Apache Sqoop
What Is Sqoop?
Apache Sqoop (SQL-to-Hadoop) is a tool for bulk transfer of data between Hadoop and relational databases. It generates MapReduce jobs to parallelize imports and exports, achieving much higher throughput than JDBC batch inserts.

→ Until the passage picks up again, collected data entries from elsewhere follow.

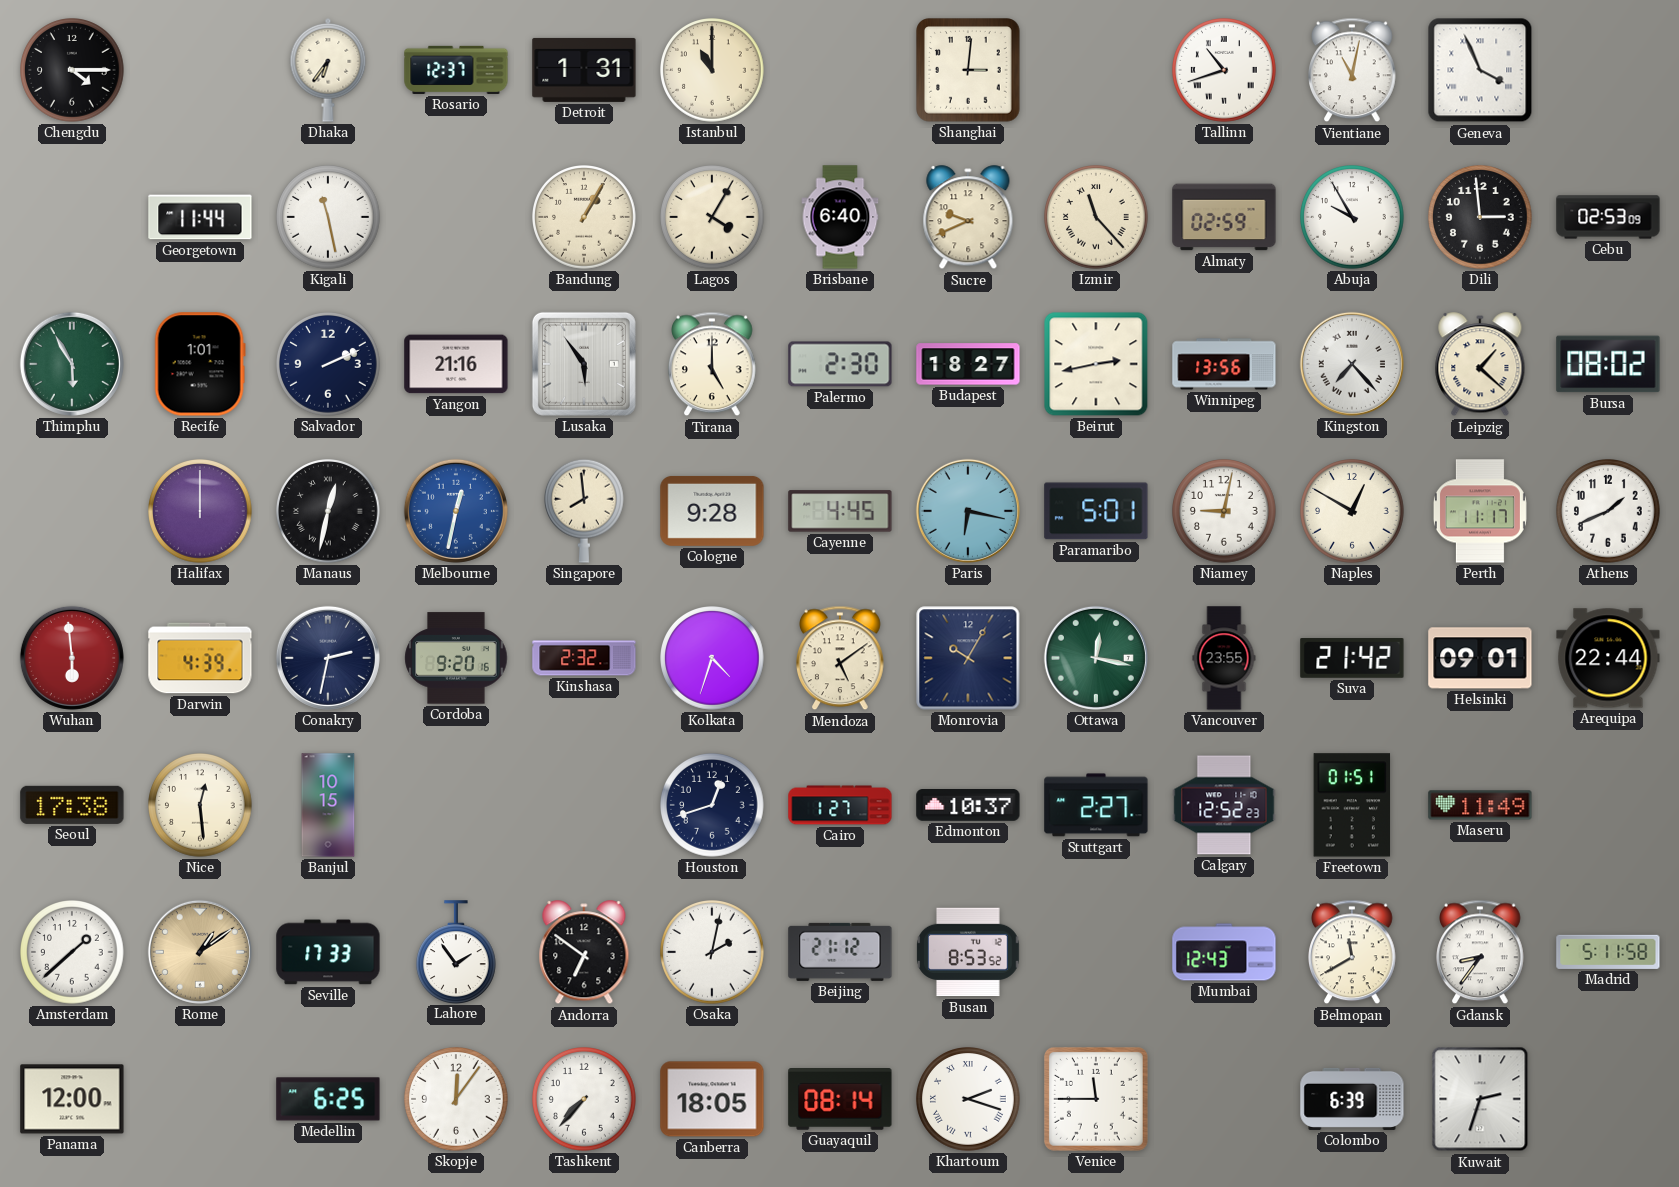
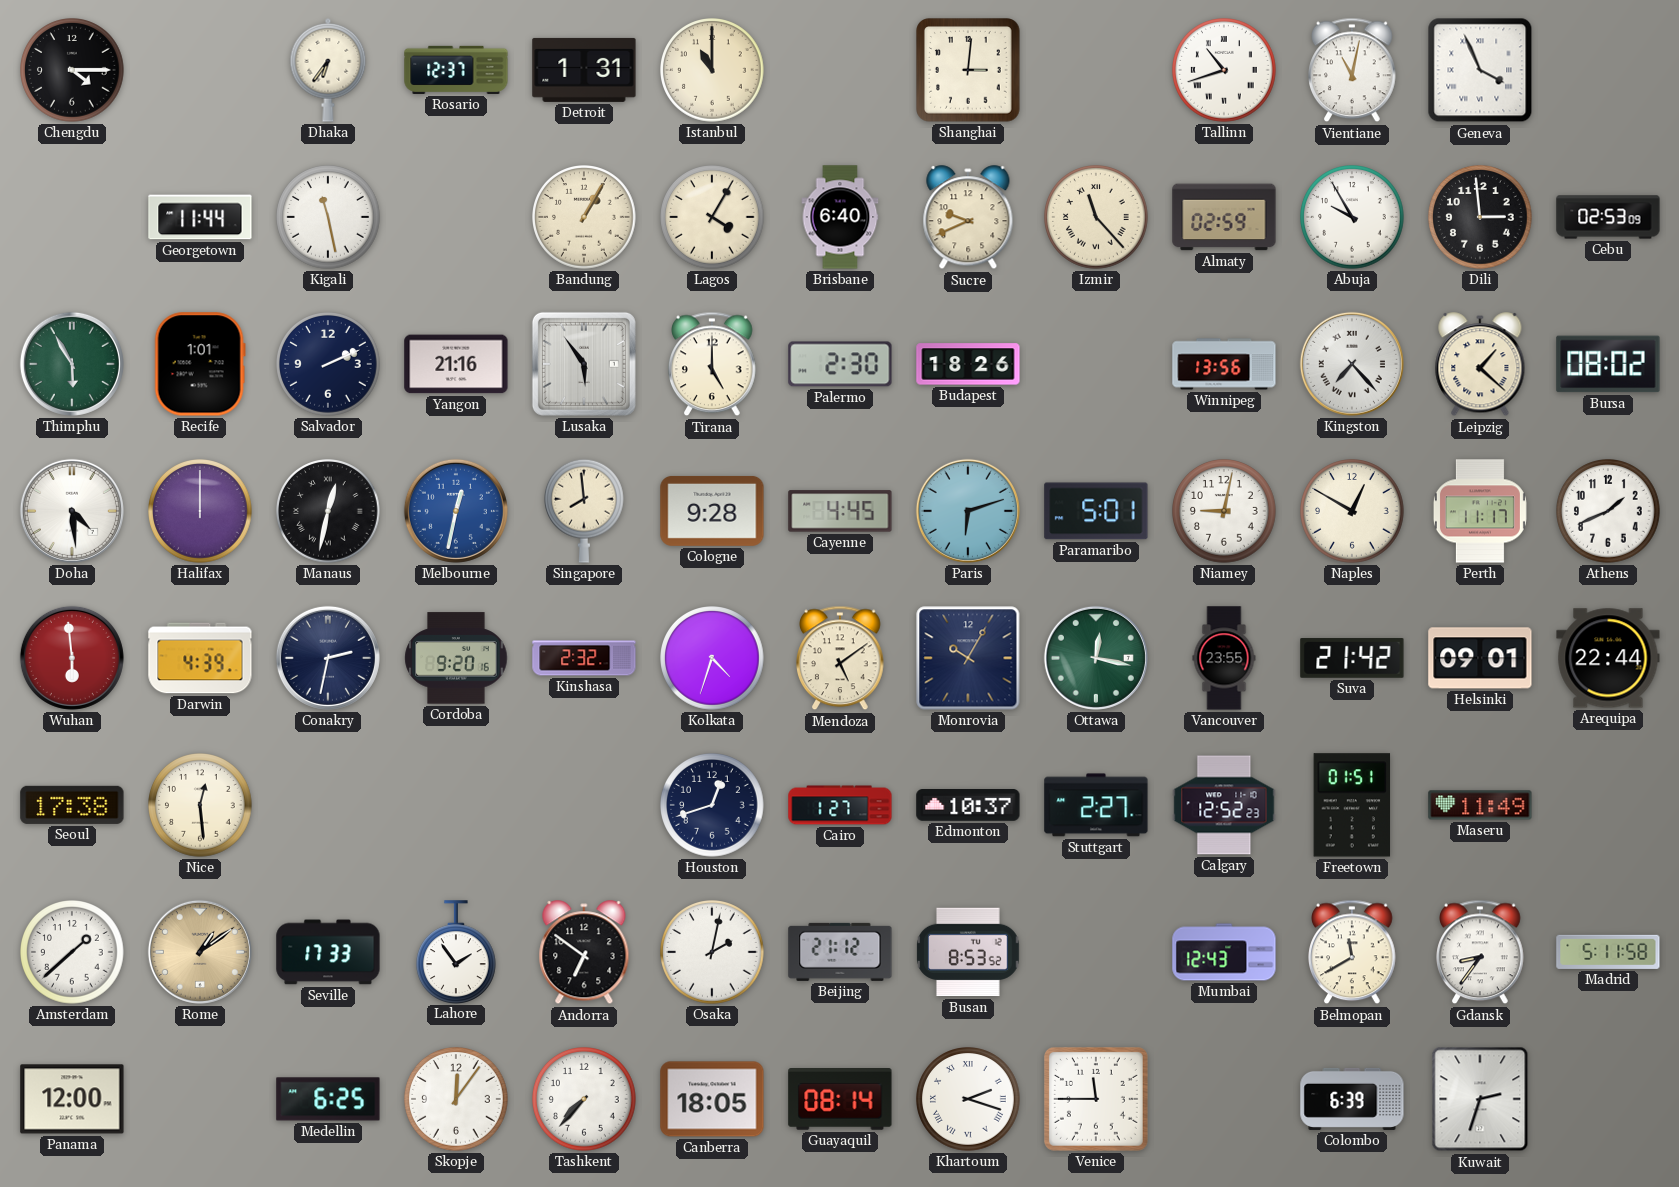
Budapest: 18:27 -> 18:26
Beirut: 2:43 -> none
Doha: none -> 4:29
Paris: 6:17 -> 6:12
Banjul: 10:15 -> none
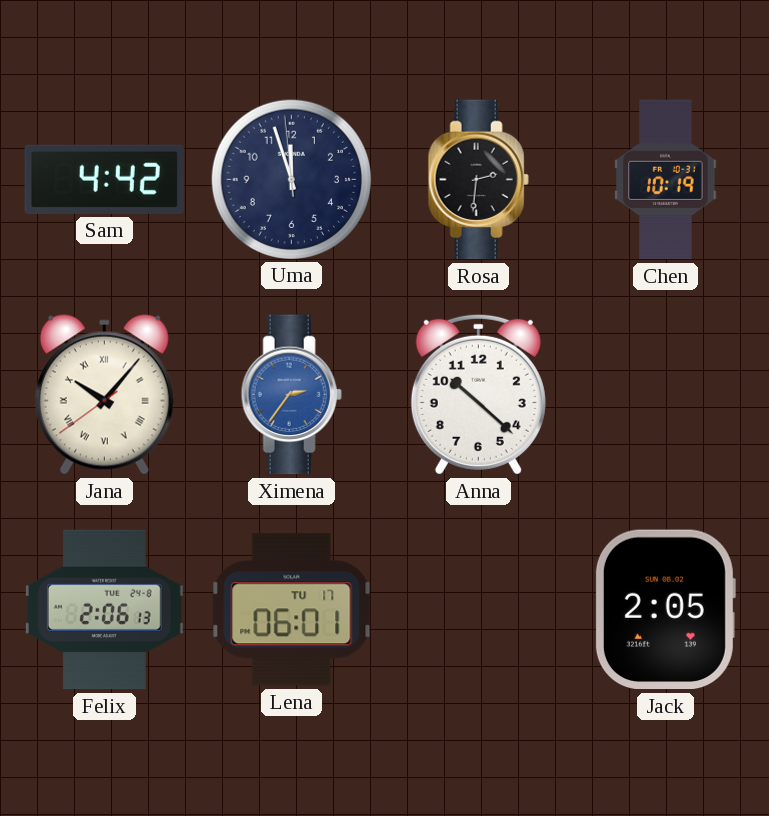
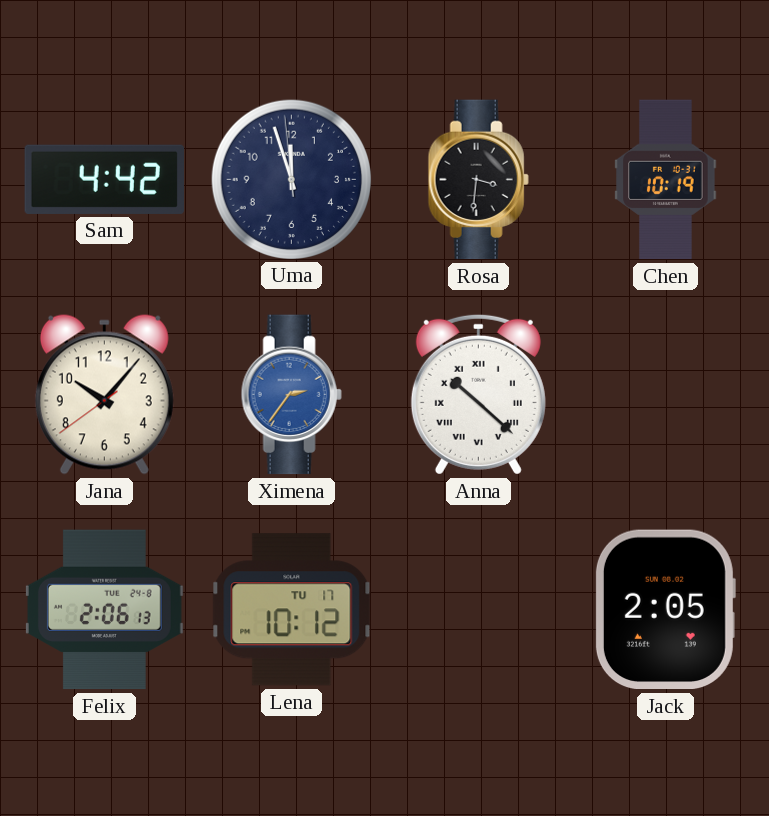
Rosa: 2:31 -> 3:31
Jana numerals: Roman -> Arabic
Anna numerals: Arabic -> Roman
Lena: 06:01 -> 10:12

Relational DB (MySQL, PostgreSQL, Oracle, SQL Server)
│
│ Sqoop Import ──────────────────────────► HDFS / Hive / HBase
│
│◄────────────────────────── Sqoop Export ── HDFS
note
Sqoop 1 (the original CLI tool) is in maintenance-only mode. Sqoop 2 redesigned the architecture with a server/client model. For new projects, consider Apache Spark with JDBC or Apache NiFi for richer pipeline features.
Installation
export SQOOP_HOME=/opt/sqoop
export PATH=$PATH:$SQOOP_HOME/bin
# Copy your JDBC driver into Sqoop's lib directory
cp mysql-connector-j-8.x.jar $SQOOP_HOME/lib/
Importing from a Database
Import a full table to HDFS
sqoop import \
--connect jdbc:mysql://db-host:3306/retail_db \
--username sqoop_user \
--password-file /secure/sqoop.pwd \
--table orders \
--target-dir /data/retail/orders \
--num-mappers 4 \
--fields-terminated-by ',' \
--lines-terminated-by '\n'
Import with a WHERE clause (partial import)
sqoop import \
--connect jdbc:mysql://db-host:3306/retail_db \
--username sqoop_user \
--password-file /secure/sqoop.pwd \
--query "SELECT * FROM orders WHERE dt = '2026-04-29' AND \$CONDITIONS" \
--split-by order_id \
--target-dir /data/retail/orders-daily \
--num-mappers 8
\$CONDITIONS is a placeholder Sqoop replaces with its parallelism splits — it is required when using --query.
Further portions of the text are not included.